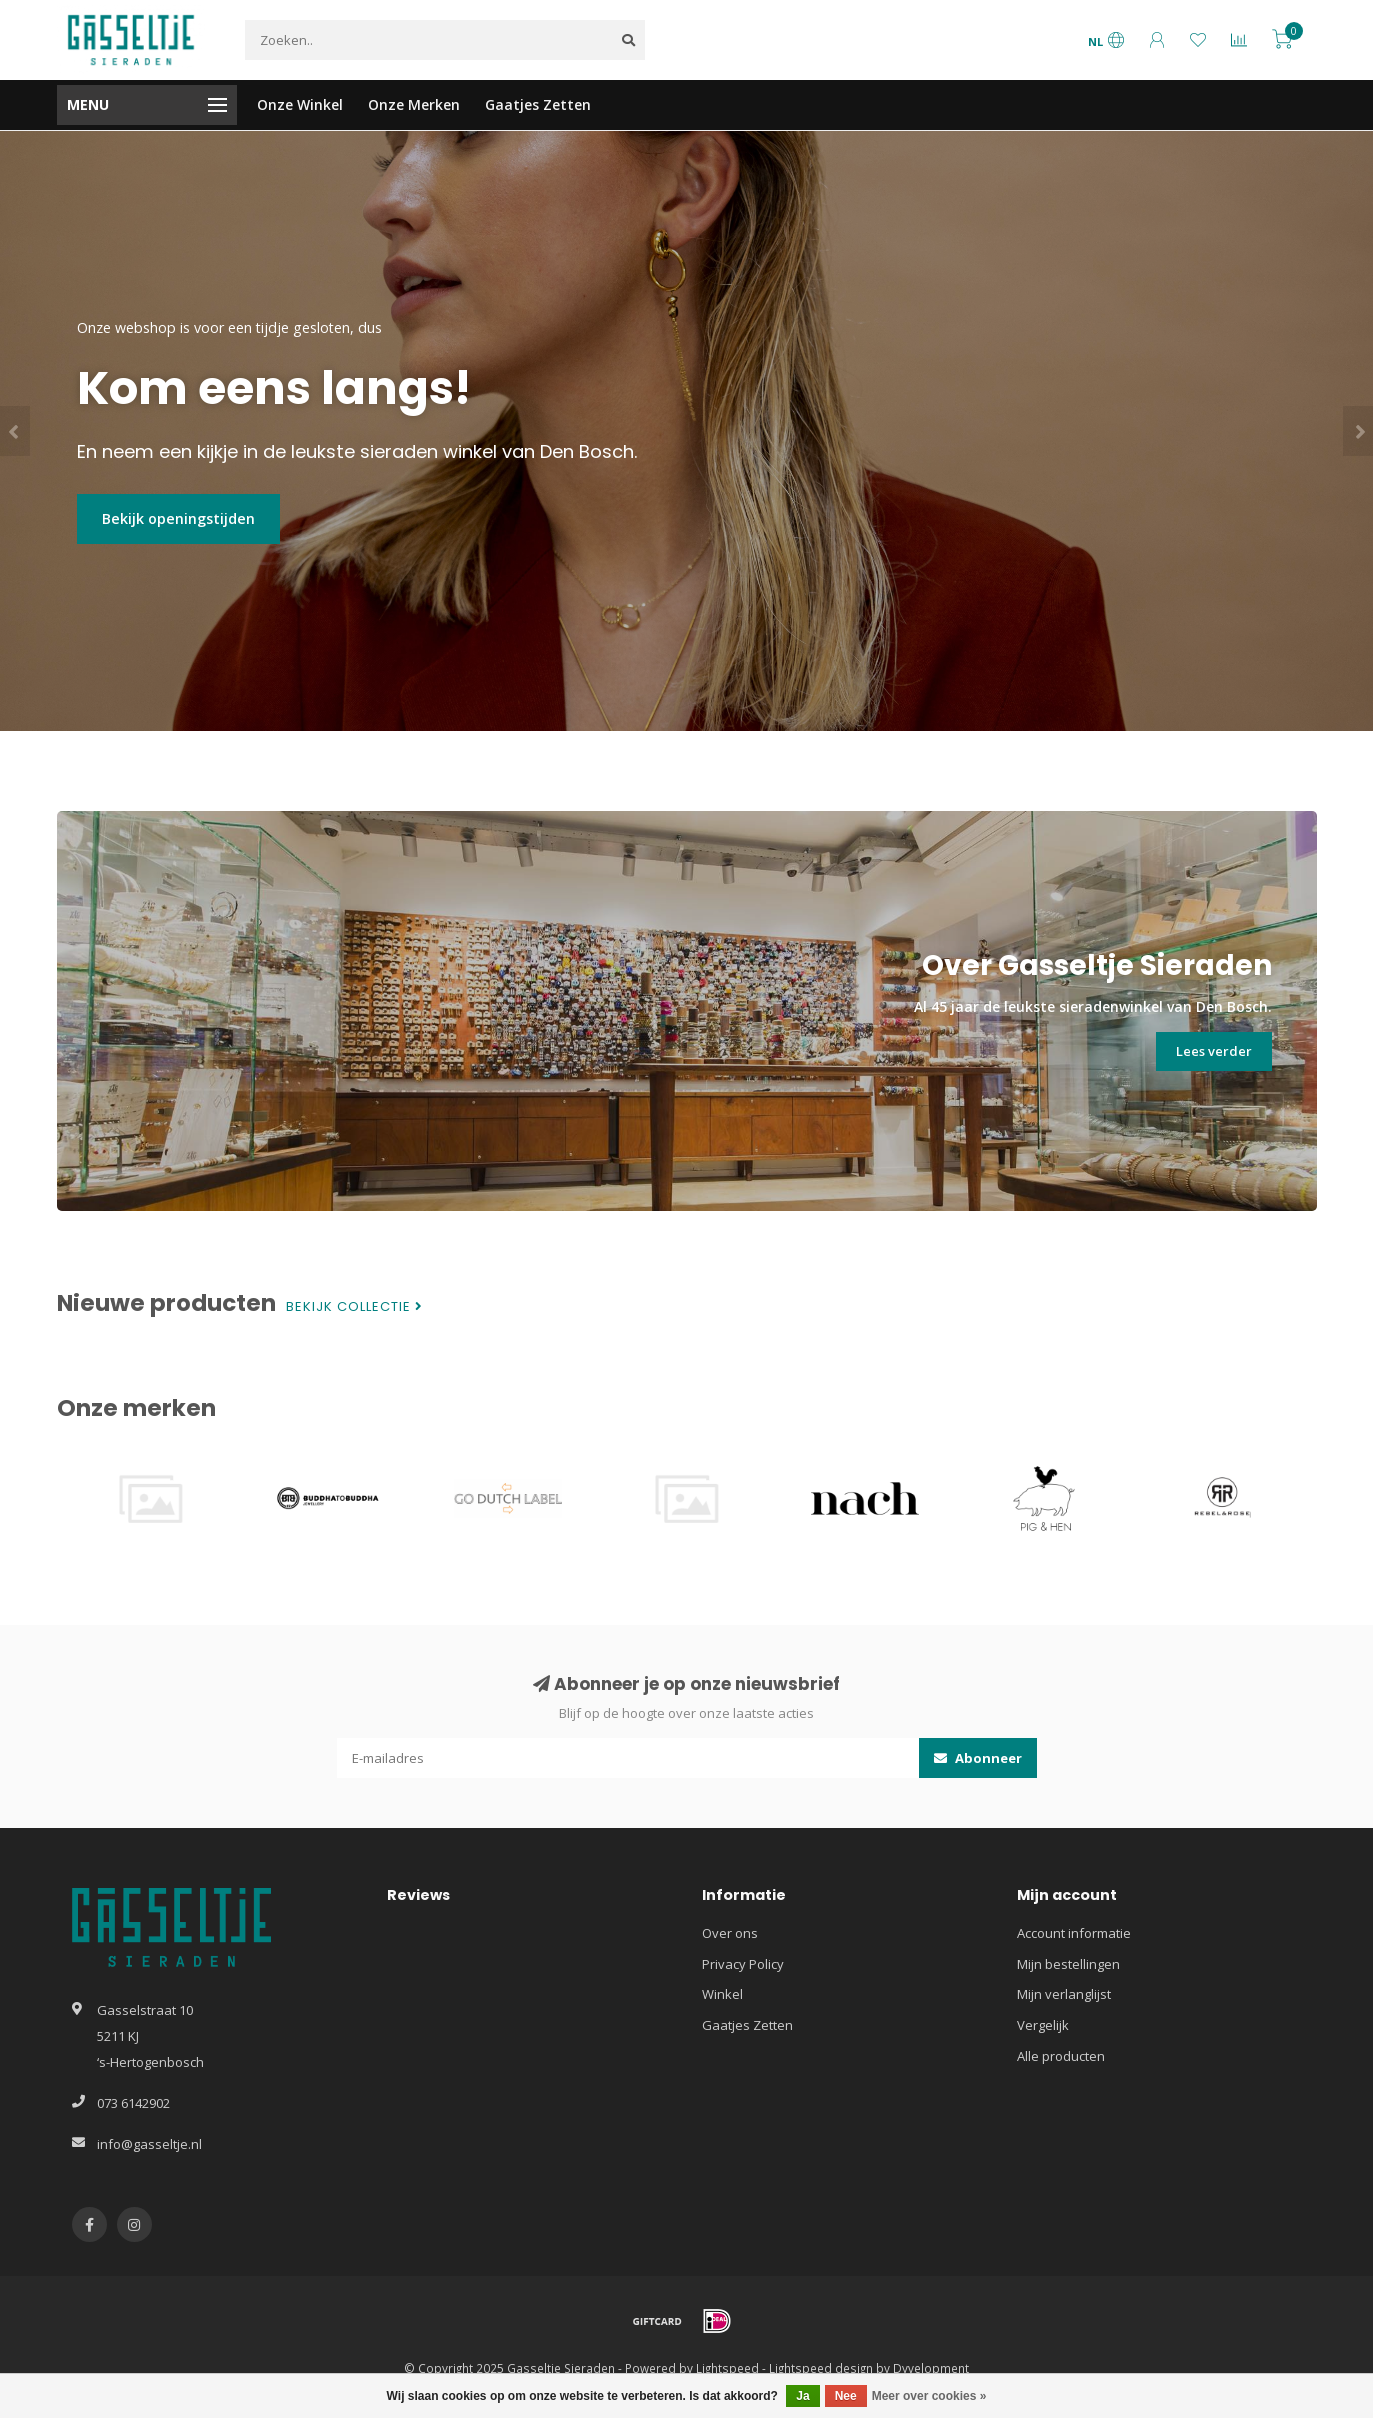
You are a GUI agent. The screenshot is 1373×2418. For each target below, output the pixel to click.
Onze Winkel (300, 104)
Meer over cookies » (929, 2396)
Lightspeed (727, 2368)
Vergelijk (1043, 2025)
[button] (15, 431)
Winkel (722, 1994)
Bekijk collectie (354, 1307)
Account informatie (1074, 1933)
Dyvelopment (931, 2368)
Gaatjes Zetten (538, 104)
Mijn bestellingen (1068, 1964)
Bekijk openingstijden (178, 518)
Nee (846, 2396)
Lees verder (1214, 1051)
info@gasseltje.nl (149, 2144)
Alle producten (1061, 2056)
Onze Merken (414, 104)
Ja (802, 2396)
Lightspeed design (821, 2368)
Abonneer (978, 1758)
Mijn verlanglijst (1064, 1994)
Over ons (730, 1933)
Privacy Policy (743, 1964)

::::

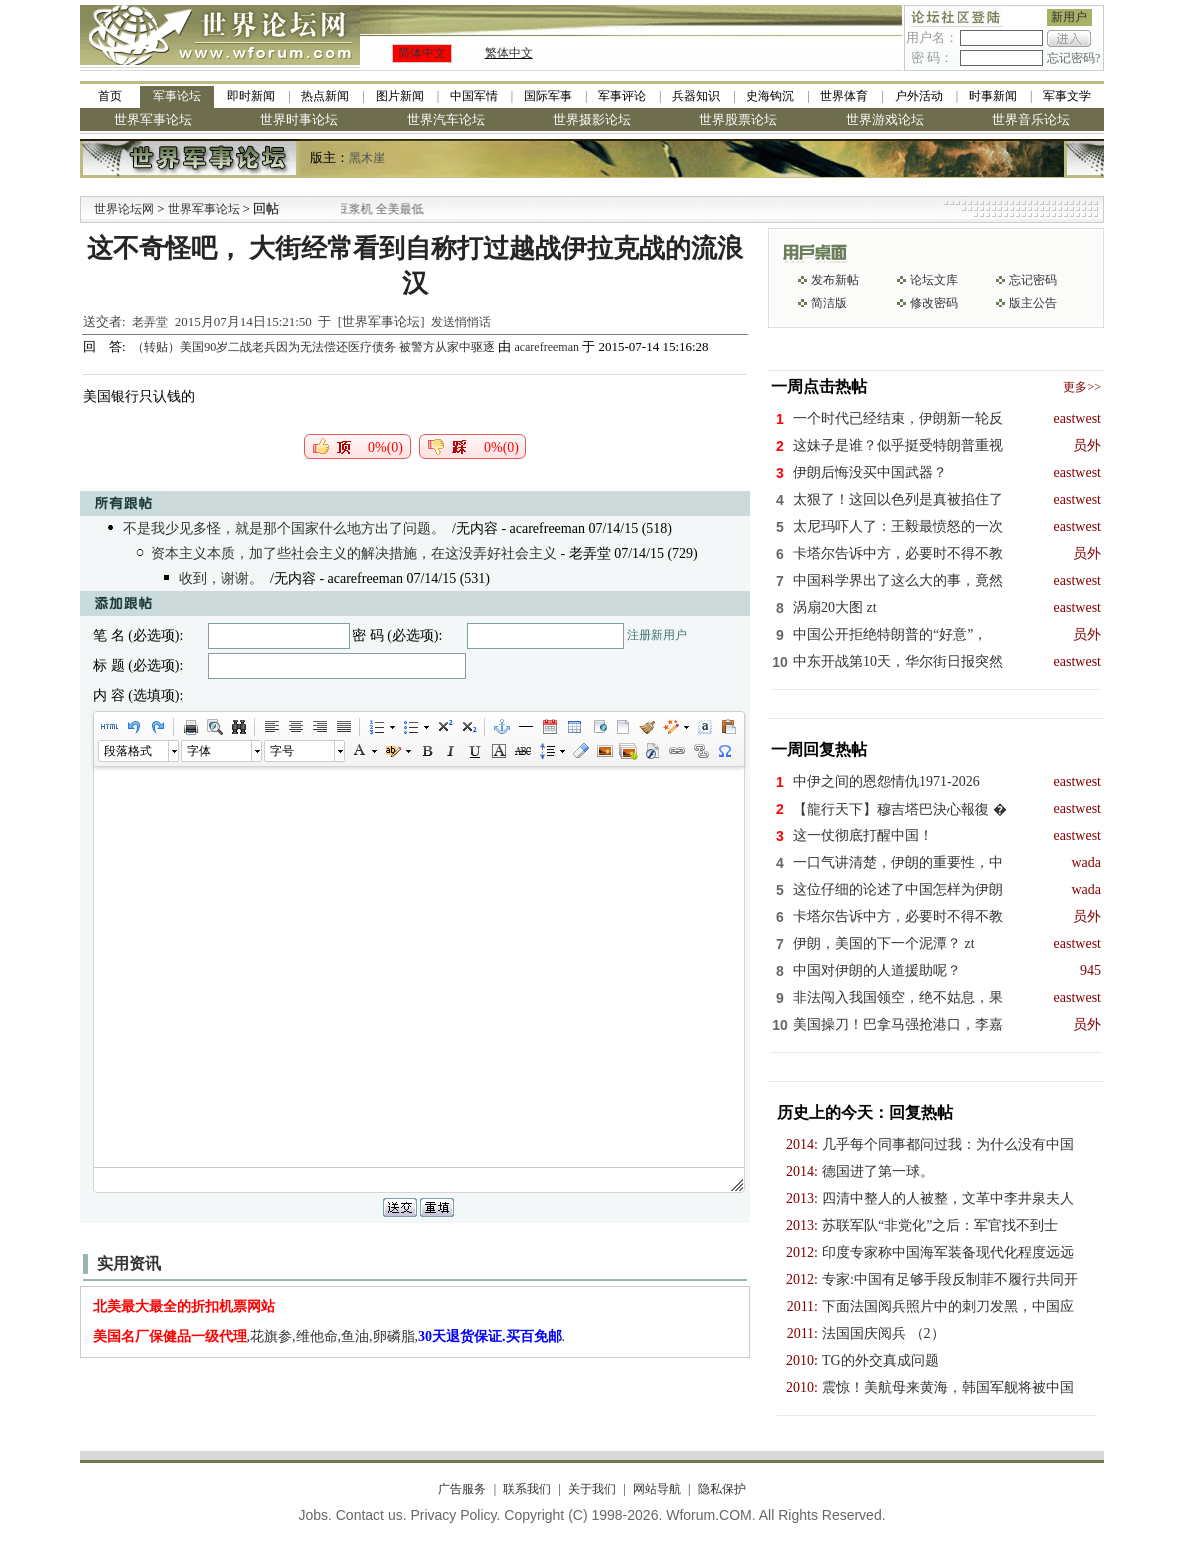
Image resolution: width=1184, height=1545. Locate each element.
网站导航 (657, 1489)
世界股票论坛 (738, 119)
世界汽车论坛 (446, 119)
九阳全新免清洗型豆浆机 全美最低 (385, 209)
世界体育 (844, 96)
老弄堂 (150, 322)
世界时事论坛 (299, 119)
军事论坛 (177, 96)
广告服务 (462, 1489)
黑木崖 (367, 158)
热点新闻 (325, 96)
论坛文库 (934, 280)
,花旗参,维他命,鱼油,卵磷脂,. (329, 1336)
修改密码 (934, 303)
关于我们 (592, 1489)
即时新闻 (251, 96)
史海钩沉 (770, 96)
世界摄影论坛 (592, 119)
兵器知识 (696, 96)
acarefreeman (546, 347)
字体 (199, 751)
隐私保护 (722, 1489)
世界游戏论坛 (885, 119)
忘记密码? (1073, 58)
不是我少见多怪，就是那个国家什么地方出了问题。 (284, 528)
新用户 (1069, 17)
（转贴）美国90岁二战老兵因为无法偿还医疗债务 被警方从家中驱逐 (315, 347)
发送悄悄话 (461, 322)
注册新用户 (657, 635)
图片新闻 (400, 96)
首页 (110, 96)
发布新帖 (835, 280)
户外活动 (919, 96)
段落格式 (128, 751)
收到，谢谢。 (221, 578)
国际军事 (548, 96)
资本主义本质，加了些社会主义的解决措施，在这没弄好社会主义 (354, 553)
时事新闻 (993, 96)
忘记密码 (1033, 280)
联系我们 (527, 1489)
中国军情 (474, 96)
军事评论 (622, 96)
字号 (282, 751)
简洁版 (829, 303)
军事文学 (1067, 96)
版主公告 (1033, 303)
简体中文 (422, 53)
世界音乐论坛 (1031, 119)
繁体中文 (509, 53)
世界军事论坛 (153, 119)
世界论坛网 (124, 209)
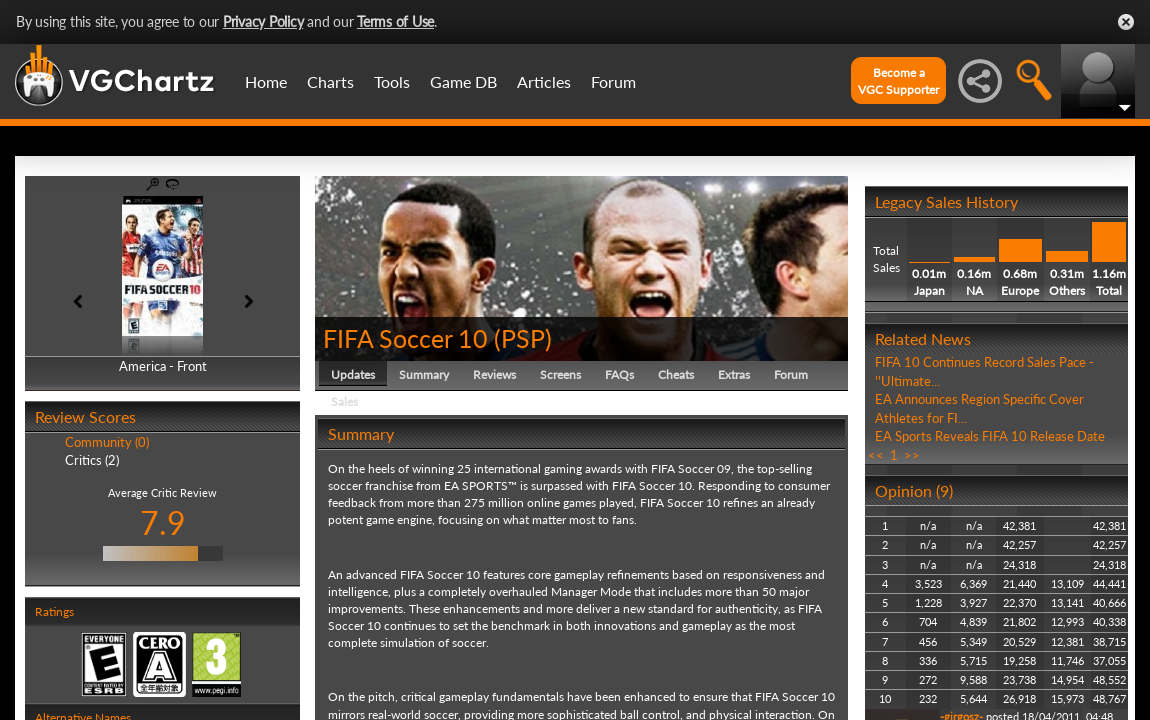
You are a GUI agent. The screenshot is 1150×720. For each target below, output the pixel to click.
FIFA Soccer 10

::::

**The task:** Using the material above, transcribe exactly the lines from the line with "Onze Winkel (300, 104)" to the line with "Alle producten (1061, 2056)"; both count, and nothing else goes in.

**Response:**
Onze Winkel (300, 104)
Meer over cookies » (929, 2396)
Lightspeed (727, 2368)
Vergelijk (1043, 2025)
[button] (15, 431)
Winkel (722, 1994)
Bekijk collectie (354, 1307)
Account informatie (1074, 1933)
Dyvelopment (931, 2368)
Gaatjes Zetten (538, 104)
Mijn bestellingen (1068, 1964)
Bekijk openingstijden (178, 518)
Nee (846, 2396)
Lees verder (1214, 1051)
info@gasseltje.nl (149, 2144)
Alle producten (1061, 2056)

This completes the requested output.